Exercise inputs: Begin

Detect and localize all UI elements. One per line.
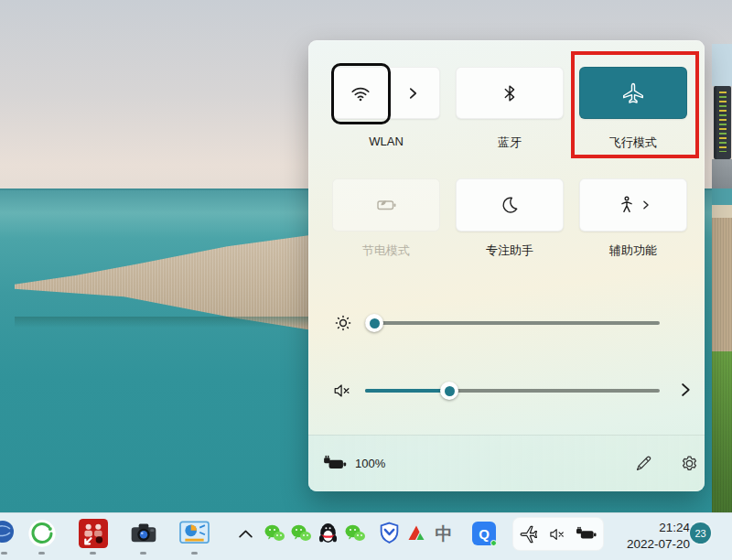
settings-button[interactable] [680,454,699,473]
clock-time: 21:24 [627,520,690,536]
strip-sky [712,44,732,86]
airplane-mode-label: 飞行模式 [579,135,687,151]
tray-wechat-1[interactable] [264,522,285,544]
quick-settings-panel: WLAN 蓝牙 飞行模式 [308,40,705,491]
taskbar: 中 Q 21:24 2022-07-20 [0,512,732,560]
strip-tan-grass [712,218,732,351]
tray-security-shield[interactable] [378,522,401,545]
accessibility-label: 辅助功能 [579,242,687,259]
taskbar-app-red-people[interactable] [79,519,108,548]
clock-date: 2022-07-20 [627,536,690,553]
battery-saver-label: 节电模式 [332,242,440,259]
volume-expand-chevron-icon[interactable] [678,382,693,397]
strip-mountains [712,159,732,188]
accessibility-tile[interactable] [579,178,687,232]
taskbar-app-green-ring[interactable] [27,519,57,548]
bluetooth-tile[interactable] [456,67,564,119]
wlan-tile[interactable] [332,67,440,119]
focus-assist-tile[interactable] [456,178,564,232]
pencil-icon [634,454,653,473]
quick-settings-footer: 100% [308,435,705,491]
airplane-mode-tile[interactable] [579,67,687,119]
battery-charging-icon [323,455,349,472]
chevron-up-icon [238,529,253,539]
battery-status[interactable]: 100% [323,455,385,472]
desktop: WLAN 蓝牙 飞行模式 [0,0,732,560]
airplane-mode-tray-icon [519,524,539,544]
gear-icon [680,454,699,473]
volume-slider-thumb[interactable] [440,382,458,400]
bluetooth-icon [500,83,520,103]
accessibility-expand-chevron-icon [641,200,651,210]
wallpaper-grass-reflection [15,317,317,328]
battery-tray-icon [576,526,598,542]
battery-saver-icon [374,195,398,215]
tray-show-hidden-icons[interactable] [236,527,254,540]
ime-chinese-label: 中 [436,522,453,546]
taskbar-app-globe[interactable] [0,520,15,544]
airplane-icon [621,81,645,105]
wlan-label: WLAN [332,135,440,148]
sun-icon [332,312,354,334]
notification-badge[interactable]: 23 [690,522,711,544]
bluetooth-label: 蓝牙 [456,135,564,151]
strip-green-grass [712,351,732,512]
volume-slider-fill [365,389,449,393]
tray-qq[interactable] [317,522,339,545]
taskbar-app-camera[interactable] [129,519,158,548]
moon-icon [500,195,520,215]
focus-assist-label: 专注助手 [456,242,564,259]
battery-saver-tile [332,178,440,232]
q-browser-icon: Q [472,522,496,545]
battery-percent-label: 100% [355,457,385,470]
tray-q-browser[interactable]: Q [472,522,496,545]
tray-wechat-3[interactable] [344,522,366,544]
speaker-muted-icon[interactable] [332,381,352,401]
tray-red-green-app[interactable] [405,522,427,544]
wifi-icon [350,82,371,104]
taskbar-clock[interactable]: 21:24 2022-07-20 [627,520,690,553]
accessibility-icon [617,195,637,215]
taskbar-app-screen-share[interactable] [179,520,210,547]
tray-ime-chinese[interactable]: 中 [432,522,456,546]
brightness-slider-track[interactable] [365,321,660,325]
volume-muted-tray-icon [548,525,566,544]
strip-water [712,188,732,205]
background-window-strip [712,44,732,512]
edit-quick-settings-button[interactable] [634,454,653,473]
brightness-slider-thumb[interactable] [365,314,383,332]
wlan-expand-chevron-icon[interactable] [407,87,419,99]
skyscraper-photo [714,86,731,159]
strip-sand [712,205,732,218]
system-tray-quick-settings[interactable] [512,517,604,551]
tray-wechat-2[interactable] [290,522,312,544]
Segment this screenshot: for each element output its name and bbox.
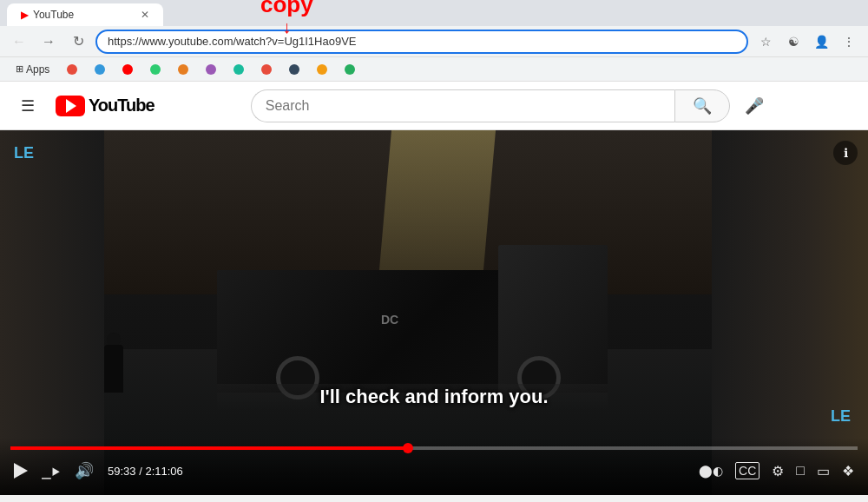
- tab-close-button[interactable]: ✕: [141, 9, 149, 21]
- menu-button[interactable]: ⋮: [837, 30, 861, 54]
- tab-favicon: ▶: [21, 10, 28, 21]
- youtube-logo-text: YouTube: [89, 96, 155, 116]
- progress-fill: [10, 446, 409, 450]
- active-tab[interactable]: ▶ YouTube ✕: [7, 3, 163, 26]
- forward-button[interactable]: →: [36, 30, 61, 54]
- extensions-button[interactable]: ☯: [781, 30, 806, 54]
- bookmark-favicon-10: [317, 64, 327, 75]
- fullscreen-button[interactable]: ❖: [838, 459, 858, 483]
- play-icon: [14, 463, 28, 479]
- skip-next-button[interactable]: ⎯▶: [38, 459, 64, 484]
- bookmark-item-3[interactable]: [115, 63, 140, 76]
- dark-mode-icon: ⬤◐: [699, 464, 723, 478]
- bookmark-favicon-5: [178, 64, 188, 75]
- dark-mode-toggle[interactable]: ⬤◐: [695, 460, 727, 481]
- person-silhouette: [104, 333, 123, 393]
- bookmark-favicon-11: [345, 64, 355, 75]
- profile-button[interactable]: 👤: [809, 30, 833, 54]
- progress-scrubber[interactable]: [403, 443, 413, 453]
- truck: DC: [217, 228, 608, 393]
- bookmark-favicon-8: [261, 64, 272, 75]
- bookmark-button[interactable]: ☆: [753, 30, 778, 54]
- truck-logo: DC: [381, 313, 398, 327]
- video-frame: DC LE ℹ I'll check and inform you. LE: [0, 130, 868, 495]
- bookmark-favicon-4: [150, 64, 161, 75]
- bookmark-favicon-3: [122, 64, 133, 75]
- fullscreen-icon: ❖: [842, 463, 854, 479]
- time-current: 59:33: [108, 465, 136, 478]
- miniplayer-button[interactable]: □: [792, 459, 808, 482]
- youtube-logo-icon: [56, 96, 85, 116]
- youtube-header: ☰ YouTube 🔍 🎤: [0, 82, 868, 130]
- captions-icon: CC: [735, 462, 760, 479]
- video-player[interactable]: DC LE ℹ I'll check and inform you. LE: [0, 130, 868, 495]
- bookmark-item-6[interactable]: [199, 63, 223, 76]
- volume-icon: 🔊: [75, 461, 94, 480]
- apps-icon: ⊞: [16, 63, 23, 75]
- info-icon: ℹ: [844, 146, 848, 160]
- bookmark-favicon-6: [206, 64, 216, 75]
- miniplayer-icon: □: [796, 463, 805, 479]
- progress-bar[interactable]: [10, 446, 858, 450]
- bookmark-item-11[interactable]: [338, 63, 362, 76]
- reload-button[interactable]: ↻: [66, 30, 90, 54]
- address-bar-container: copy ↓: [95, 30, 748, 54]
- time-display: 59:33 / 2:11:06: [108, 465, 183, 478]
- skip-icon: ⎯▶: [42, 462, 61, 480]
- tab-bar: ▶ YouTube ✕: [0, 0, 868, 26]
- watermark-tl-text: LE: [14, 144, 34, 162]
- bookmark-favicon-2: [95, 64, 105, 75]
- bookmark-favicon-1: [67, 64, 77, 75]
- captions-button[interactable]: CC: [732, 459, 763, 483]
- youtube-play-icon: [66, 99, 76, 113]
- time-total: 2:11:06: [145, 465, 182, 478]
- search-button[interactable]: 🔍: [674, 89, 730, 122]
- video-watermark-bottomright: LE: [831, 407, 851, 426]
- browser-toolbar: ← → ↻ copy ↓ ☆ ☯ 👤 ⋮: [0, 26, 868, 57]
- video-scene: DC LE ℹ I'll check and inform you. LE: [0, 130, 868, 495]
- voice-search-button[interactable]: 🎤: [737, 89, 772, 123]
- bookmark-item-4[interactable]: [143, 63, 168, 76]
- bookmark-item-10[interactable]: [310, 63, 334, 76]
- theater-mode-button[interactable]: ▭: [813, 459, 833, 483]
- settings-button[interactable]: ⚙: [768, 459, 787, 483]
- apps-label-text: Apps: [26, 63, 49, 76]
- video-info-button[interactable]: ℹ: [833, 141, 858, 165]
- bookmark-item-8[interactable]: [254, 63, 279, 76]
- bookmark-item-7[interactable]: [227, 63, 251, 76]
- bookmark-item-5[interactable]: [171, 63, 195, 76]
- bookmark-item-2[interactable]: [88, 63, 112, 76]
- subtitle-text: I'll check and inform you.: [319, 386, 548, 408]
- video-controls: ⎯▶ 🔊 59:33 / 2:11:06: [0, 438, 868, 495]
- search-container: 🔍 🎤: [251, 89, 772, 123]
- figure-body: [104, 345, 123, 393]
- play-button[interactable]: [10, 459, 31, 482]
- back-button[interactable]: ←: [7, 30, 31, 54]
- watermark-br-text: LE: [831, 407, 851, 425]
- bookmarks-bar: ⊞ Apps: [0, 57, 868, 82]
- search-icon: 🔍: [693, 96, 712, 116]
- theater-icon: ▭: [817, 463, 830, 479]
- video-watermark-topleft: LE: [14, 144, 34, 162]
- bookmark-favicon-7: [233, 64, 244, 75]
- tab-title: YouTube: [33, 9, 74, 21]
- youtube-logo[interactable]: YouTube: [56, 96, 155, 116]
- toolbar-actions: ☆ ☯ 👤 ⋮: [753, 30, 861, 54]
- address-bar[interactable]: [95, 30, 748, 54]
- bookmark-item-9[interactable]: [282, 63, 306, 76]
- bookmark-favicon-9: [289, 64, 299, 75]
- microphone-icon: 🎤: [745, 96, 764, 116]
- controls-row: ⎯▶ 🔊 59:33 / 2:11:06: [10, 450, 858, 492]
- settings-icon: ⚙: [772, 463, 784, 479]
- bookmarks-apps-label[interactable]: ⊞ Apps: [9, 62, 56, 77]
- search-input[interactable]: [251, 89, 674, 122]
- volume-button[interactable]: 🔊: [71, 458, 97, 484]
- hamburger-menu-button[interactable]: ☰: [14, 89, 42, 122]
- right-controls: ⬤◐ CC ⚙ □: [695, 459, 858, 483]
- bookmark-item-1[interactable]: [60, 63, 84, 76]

Exercise inputs: End

### Your task
Copy the lines from the entries above in which the word "accessibility" appears.

### Solution to the problem
accessibility-label: 辅助功能 [579,242,687,259]
accessibility-tile[interactable] [579,178,687,232]
accessibility-expand-chevron-icon [641,200,651,210]
accessibility-icon [617,195,637,215]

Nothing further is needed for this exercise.